**EXERCISE**
If a line appears in the data below, it must appear in your answer exactly as given.

Start of Block

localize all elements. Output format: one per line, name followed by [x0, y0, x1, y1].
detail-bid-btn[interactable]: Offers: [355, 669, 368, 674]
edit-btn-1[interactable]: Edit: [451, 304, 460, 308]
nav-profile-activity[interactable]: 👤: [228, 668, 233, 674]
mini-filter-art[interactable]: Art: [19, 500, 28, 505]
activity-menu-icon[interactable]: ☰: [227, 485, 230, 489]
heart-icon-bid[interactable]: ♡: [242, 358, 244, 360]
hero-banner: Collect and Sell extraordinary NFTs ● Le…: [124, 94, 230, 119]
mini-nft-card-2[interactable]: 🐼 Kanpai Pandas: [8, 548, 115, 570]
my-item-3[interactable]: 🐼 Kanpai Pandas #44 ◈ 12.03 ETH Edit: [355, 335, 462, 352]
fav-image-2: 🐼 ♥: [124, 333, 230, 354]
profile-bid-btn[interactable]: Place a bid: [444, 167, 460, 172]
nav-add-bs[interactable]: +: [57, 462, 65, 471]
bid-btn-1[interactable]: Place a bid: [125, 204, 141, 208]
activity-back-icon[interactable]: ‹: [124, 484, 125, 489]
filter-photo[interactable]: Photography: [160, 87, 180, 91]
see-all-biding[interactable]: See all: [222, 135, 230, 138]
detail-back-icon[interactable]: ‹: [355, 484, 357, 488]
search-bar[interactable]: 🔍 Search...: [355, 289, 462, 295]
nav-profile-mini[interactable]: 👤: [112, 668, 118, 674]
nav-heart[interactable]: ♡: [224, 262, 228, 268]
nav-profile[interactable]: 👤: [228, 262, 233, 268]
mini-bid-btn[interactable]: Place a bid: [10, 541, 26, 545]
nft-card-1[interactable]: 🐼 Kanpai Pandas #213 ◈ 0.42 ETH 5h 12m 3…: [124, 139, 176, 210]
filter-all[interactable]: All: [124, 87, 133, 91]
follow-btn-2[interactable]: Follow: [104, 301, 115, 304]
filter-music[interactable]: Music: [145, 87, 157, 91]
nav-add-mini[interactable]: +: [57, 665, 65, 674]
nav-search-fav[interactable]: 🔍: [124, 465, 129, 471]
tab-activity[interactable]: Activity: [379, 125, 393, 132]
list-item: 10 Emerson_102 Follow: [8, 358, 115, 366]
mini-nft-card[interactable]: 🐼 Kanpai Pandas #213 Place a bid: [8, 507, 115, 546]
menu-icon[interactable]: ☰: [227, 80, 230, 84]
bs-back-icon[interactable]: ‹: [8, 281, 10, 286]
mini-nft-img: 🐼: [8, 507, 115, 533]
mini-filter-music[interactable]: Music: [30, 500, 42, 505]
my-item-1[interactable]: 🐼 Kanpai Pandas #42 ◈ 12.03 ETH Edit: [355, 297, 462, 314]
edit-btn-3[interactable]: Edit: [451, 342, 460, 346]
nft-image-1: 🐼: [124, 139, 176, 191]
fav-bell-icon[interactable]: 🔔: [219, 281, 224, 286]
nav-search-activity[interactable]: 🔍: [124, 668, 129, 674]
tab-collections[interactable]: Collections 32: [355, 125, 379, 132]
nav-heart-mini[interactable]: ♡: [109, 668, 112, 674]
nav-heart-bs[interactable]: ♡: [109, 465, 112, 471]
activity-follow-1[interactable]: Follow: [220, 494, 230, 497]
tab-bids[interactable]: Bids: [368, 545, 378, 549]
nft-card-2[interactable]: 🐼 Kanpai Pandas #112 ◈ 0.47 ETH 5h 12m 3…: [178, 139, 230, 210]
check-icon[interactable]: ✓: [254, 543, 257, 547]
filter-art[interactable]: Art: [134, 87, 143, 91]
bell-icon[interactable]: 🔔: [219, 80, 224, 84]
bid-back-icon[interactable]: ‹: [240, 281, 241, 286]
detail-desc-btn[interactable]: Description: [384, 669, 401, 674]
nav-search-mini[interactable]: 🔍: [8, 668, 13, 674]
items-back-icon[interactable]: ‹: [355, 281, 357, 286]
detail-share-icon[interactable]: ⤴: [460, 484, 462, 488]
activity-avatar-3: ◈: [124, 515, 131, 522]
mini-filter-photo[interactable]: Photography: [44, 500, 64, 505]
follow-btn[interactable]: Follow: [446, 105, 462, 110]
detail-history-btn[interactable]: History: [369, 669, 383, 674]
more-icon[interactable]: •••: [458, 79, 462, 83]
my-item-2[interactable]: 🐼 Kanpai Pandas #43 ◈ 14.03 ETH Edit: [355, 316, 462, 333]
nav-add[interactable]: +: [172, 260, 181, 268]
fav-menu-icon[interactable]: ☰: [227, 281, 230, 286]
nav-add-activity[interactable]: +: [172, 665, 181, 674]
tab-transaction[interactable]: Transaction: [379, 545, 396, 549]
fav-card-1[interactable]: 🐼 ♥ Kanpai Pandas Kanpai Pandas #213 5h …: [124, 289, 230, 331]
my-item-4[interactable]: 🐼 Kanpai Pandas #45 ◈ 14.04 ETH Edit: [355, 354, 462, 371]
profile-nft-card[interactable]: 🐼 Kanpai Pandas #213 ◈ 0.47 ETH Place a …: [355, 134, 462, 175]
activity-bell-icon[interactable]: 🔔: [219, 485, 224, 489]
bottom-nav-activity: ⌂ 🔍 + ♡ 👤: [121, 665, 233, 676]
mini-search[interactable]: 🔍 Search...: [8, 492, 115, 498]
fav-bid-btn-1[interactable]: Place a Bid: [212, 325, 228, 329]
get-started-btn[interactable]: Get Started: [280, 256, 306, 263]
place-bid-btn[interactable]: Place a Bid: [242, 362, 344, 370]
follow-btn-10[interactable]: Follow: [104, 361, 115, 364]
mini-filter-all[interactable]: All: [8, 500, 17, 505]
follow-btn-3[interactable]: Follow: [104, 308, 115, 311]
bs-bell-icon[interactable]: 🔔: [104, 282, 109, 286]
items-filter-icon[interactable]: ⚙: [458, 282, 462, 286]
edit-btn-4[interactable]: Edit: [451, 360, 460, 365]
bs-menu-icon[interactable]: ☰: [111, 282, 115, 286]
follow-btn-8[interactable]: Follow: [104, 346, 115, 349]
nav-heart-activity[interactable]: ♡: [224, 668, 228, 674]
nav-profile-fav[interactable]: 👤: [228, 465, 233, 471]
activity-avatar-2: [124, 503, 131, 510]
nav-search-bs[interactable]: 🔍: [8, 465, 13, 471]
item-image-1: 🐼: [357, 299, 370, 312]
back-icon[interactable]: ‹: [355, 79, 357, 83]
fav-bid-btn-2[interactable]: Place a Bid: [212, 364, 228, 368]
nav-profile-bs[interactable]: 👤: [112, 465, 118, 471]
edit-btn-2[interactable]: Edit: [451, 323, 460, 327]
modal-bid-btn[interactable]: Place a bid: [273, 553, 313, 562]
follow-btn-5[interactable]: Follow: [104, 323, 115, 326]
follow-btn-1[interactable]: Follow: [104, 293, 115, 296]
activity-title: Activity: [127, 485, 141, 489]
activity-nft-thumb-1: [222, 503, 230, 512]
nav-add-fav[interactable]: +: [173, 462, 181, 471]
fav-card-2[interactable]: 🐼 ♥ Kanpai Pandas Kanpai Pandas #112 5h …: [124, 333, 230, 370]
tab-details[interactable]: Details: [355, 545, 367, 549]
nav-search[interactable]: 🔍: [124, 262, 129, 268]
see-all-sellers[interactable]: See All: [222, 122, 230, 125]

End of Block

**OUTPUT BELOW**
localize all elements. Output format: one per line, name followed by [x0, y0, x1, y1].
detail-bid-btn[interactable]: Offers: [355, 669, 368, 674]
edit-btn-1[interactable]: Edit: [451, 304, 460, 308]
nav-profile-activity[interactable]: 👤: [228, 668, 233, 674]
mini-filter-art[interactable]: Art: [19, 500, 28, 505]
activity-menu-icon[interactable]: ☰: [227, 485, 230, 489]
heart-icon-bid[interactable]: ♡: [242, 358, 244, 360]
hero-banner: Collect and Sell extraordinary NFTs ● Le…: [124, 94, 230, 119]
mini-nft-card-2[interactable]: 🐼 Kanpai Pandas: [8, 548, 115, 570]
my-item-3[interactable]: 🐼 Kanpai Pandas #44 ◈ 12.03 ETH Edit: [355, 335, 462, 352]
fav-image-2: 🐼 ♥: [124, 333, 230, 354]
profile-bid-btn[interactable]: Place a bid: [444, 167, 460, 172]
nav-add-bs[interactable]: +: [57, 462, 65, 471]
bid-btn-1[interactable]: Place a bid: [125, 204, 141, 208]
activity-back-icon[interactable]: ‹: [124, 484, 125, 489]
filter-photo[interactable]: Photography: [160, 87, 180, 91]
see-all-biding[interactable]: See all: [222, 135, 230, 138]
detail-back-icon[interactable]: ‹: [355, 484, 357, 488]
search-bar[interactable]: 🔍 Search...: [355, 289, 462, 295]
nav-profile-mini[interactable]: 👤: [112, 668, 118, 674]
nav-heart[interactable]: ♡: [224, 262, 228, 268]
nav-profile[interactable]: 👤: [228, 262, 233, 268]
mini-bid-btn[interactable]: Place a bid: [10, 541, 26, 545]
nft-card-1[interactable]: 🐼 Kanpai Pandas #213 ◈ 0.42 ETH 5h 12m 3…: [124, 139, 176, 210]
filter-all[interactable]: All: [124, 87, 133, 91]
follow-btn-2[interactable]: Follow: [104, 301, 115, 304]
filter-music[interactable]: Music: [145, 87, 157, 91]
nav-add-mini[interactable]: +: [57, 665, 65, 674]
nav-search-fav[interactable]: 🔍: [124, 465, 129, 471]
tab-activity[interactable]: Activity: [379, 125, 393, 132]
list-item: 10 Emerson_102 Follow: [8, 358, 115, 366]
mini-nft-card[interactable]: 🐼 Kanpai Pandas #213 Place a bid: [8, 507, 115, 546]
menu-icon[interactable]: ☰: [227, 80, 230, 84]
bs-back-icon[interactable]: ‹: [8, 281, 10, 286]
mini-nft-img: 🐼: [8, 507, 115, 533]
mini-filter-music[interactable]: Music: [30, 500, 42, 505]
my-item-1[interactable]: 🐼 Kanpai Pandas #42 ◈ 12.03 ETH Edit: [355, 297, 462, 314]
edit-btn-3[interactable]: Edit: [451, 342, 460, 346]
nft-image-1: 🐼: [124, 139, 176, 191]
fav-bell-icon[interactable]: 🔔: [219, 281, 224, 286]
nav-search-activity[interactable]: 🔍: [124, 668, 129, 674]
tab-collections[interactable]: Collections 32: [355, 125, 379, 132]
nav-heart-mini[interactable]: ♡: [109, 668, 112, 674]
nav-heart-bs[interactable]: ♡: [109, 465, 112, 471]
activity-follow-1[interactable]: Follow: [220, 494, 230, 497]
tab-bids[interactable]: Bids: [368, 545, 378, 549]
nft-card-2[interactable]: 🐼 Kanpai Pandas #112 ◈ 0.47 ETH 5h 12m 3…: [178, 139, 230, 210]
check-icon[interactable]: ✓: [254, 543, 257, 547]
filter-art[interactable]: Art: [134, 87, 143, 91]
bell-icon[interactable]: 🔔: [219, 80, 224, 84]
bid-back-icon[interactable]: ‹: [240, 281, 241, 286]
detail-desc-btn[interactable]: Description: [384, 669, 401, 674]
nav-search-mini[interactable]: 🔍: [8, 668, 13, 674]
items-back-icon[interactable]: ‹: [355, 281, 357, 286]
detail-share-icon[interactable]: ⤴: [460, 484, 462, 488]
activity-avatar-3: ◈: [124, 515, 131, 522]
mini-filter-photo[interactable]: Photography: [44, 500, 64, 505]
follow-btn[interactable]: Follow: [446, 105, 462, 110]
detail-history-btn[interactable]: History: [369, 669, 383, 674]
more-icon[interactable]: •••: [458, 79, 462, 83]
my-item-2[interactable]: 🐼 Kanpai Pandas #43 ◈ 14.03 ETH Edit: [355, 316, 462, 333]
nav-add[interactable]: +: [172, 260, 181, 268]
fav-menu-icon[interactable]: ☰: [227, 281, 230, 286]
nav-add-activity[interactable]: +: [172, 665, 181, 674]
tab-transaction[interactable]: Transaction: [379, 545, 396, 549]
fav-card-1[interactable]: 🐼 ♥ Kanpai Pandas Kanpai Pandas #213 5h …: [124, 289, 230, 331]
my-item-4[interactable]: 🐼 Kanpai Pandas #45 ◈ 14.04 ETH Edit: [355, 354, 462, 371]
profile-nft-card[interactable]: 🐼 Kanpai Pandas #213 ◈ 0.47 ETH Place a …: [355, 134, 462, 175]
activity-bell-icon[interactable]: 🔔: [219, 485, 224, 489]
bottom-nav-activity: ⌂ 🔍 + ♡ 👤: [121, 665, 233, 676]
mini-search[interactable]: 🔍 Search...: [8, 492, 115, 498]
fav-bid-btn-1[interactable]: Place a Bid: [212, 325, 228, 329]
get-started-btn[interactable]: Get Started: [280, 256, 306, 263]
place-bid-btn[interactable]: Place a Bid: [242, 362, 344, 370]
follow-btn-10[interactable]: Follow: [104, 361, 115, 364]
mini-filter-all[interactable]: All: [8, 500, 17, 505]
follow-btn-3[interactable]: Follow: [104, 308, 115, 311]
bs-bell-icon[interactable]: 🔔: [104, 282, 109, 286]
items-filter-icon[interactable]: ⚙: [458, 282, 462, 286]
edit-btn-4[interactable]: Edit: [451, 360, 460, 365]
bs-menu-icon[interactable]: ☰: [111, 282, 115, 286]
follow-btn-8[interactable]: Follow: [104, 346, 115, 349]
nav-heart-activity[interactable]: ♡: [224, 668, 228, 674]
nav-profile-fav[interactable]: 👤: [228, 465, 233, 471]
activity-avatar-2: [124, 503, 131, 510]
nav-search-bs[interactable]: 🔍: [8, 465, 13, 471]
item-image-1: 🐼: [357, 299, 370, 312]
back-icon[interactable]: ‹: [355, 79, 357, 83]
fav-bid-btn-2[interactable]: Place a Bid: [212, 364, 228, 368]
nav-profile-bs[interactable]: 👤: [112, 465, 118, 471]
edit-btn-2[interactable]: Edit: [451, 323, 460, 327]
modal-bid-btn[interactable]: Place a bid: [273, 553, 313, 562]
follow-btn-5[interactable]: Follow: [104, 323, 115, 326]
follow-btn-1[interactable]: Follow: [104, 293, 115, 296]
activity-title: Activity: [127, 485, 141, 489]
activity-nft-thumb-1: [222, 503, 230, 512]
nav-add-fav[interactable]: +: [173, 462, 181, 471]
fav-card-2[interactable]: 🐼 ♥ Kanpai Pandas Kanpai Pandas #112 5h …: [124, 333, 230, 370]
tab-details[interactable]: Details: [355, 545, 367, 549]
nav-search[interactable]: 🔍: [124, 262, 129, 268]
see-all-sellers[interactable]: See All: [222, 122, 230, 125]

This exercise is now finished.